■ The task ■
Take each line from the entries that holds "oder" and copy it out.

----------

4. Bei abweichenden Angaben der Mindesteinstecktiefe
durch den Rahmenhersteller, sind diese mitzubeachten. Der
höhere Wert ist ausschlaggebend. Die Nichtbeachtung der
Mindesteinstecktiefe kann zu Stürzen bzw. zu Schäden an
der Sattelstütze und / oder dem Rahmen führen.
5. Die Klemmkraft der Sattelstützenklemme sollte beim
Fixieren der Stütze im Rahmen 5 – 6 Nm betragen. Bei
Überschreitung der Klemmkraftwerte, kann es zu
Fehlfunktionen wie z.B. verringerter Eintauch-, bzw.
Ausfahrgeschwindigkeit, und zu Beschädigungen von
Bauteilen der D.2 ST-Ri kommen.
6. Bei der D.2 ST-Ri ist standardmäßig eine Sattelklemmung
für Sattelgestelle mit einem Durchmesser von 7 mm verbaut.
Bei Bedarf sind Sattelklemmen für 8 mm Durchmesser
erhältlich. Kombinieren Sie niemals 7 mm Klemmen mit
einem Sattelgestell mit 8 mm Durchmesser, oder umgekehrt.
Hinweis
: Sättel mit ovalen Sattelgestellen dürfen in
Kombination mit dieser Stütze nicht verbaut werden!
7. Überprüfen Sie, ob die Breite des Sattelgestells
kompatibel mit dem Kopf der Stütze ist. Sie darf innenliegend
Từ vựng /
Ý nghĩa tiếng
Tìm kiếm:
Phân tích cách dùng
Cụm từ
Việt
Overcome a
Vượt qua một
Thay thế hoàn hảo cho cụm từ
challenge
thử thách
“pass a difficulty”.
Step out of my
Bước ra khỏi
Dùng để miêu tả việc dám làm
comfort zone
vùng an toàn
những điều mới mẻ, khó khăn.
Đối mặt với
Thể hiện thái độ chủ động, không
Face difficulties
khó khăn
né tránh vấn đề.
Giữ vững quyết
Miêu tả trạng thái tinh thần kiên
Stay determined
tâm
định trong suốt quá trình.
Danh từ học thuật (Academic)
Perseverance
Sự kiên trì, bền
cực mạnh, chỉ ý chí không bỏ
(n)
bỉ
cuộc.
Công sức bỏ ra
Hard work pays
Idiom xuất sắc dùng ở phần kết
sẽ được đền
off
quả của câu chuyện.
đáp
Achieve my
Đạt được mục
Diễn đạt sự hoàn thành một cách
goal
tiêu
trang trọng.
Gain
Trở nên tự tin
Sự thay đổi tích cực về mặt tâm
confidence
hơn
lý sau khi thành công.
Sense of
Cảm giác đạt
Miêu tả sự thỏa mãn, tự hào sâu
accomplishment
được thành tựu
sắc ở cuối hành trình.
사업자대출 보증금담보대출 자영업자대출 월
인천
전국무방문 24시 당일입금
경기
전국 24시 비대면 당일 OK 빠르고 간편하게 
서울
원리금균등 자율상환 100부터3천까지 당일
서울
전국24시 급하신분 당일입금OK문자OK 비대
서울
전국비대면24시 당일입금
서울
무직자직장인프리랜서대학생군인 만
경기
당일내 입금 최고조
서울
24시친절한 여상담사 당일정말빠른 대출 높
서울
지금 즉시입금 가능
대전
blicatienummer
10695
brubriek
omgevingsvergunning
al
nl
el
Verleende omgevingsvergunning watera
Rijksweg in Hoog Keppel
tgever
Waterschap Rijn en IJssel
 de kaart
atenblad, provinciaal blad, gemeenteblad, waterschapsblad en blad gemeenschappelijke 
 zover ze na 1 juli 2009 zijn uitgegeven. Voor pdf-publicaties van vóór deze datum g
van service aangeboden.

----------

■ Expected answer ■
der Sattelstütze und / oder dem Rahmen führen.
einem Sattelgestell mit 8 mm Durchmesser, oder umgekehrt.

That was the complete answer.